Gordon Lines Up Public Sector Pay Cuts

Desperate to save as much money as possible to balance the books, Gordon has announced that public sector wages will increase by an average of 1.9% in this years pay round. Given that RPI, the traditional measure of inflation used when calculating pay increases, is currently running at 4.2%, this makes a real terms wage cut of 2.3% for the public sector, or £38 a month for a civil servant earning £20,000 a year. Gordon is truly stuck between a rock and a hard place this time around - he is potentially throwing away the votes of over 6 million public sector workers - votes he cannot afford to lose if recent polls are anything to go by. On the other hand, he is currently about 20 billion pounds in the hole with public sector finances, so every pound saved is vital. The third aspect to the conundrum is the spectre of wage inflation that faces Gordon head-on. If wage inflation spirals out of control as some say it might, interest rates will eventually have to be risen to match, which would permanently destroy any remaining reputation of Gordon as a steady hand on the economic tiller. The only direct influence he can bring to bear on wage inflation is by setting the wages of his own 6 million employees, and praying the private sector does likewise. Some hope.

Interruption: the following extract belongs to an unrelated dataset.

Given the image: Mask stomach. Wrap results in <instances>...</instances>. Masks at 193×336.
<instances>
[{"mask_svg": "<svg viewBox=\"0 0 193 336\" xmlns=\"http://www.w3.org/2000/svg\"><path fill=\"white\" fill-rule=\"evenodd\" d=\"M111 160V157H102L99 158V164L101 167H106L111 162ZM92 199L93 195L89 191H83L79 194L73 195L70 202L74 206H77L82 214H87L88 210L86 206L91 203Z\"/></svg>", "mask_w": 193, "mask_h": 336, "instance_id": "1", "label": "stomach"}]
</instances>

Trouble is already kicking off over this, and strike action may threaten at some point, as reported in the Guardian today:

Some union officials warned that the increase might trigger calls for industrial action in the NHS. Amicus said it understood the health sector’s pay review body had recommended a rise of 2.5%, but the Treasury had decided that the rise should be staged.

Health minister Lord Hunt, asked what he thought about possible industrial action by nurses, said: “I certainly hope that would not be contemplated, I do not see this as a pay cut at all.”

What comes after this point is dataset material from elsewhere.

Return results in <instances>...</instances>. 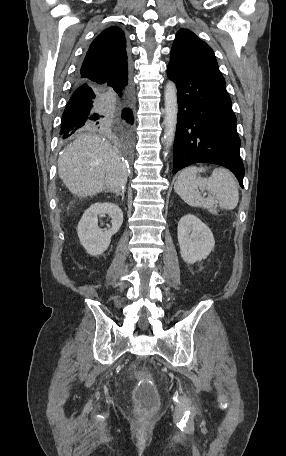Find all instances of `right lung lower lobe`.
<instances>
[{"mask_svg": "<svg viewBox=\"0 0 286 456\" xmlns=\"http://www.w3.org/2000/svg\"><path fill=\"white\" fill-rule=\"evenodd\" d=\"M100 83L77 74L62 115L60 138L81 130L108 128L129 142L133 132V92L128 76Z\"/></svg>", "mask_w": 286, "mask_h": 456, "instance_id": "obj_1", "label": "right lung lower lobe"}]
</instances>
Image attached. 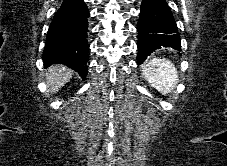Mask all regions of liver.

He added of the unions: “They may be disappointed about the staging decision, but the important thing to remember is that we have accepted the pay review bodies’ recommendations in full.”

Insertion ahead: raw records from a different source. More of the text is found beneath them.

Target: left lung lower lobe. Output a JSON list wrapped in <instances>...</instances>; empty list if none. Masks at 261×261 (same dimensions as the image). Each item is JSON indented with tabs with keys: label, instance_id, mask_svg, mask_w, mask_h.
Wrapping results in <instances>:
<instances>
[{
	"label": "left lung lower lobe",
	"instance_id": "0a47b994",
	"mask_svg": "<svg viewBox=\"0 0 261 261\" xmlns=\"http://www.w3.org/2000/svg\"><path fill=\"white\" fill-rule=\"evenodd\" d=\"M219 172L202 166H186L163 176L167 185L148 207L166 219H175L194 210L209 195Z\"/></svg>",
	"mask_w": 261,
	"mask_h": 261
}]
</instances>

His lordship’s comments about the unions must be like red rag to a bull. Implying they no longer have any power to influence decisions on wage bargaining may be something he later lives to regret.

The situation must be fairly serious for nurses and the NHS, as apparently they now have to rely on charitable donations from footballers, a few of whom have agreed to give a days wages to effectively help subsidise the NHS:

West Ham United captain Nigel Reo-Coker is one of several soccer stars to have signed up to the Mayday for Nurses campaign and agreed to donate their wages for May 13 to help nurses.

The campaign’s founder, Noreena Hertz, said she was hoping to sign up all 556 Premiership players, as well as managers, commentators and others in the football community. Any money raised will go towards a hardship fund for nurses who get into financial difficulties in the first few years of their career.

The campaign is also calling on the government to raise nurses’ wages to bring them in line with comparable public-sector workers such as social workers and police officers.

So there we go, not just the NHS but whole swathes of the civil service to be bailed out by the football industry. I wonder if this is what Gordon had in mind when sculpting the “miracle economy” we now bask in. The votes appear to have been cast, as witnessed by the number of sign-ups to the may day campaign.

Meanwhile, the economic miracle has been stuttering fairly severely in the city this week, with massive losses hitting the FTSE. Things seem to be turning fairly serious fairly quickly for good old Gordon.

1 Comment »

  1. gazza said,

    March 2, 2007 @ 10:27 am

    I hardly think the May Day campaign will be sufficient to bail out the gov. I hope it helps generate the moral outrage needed to effect long term change though.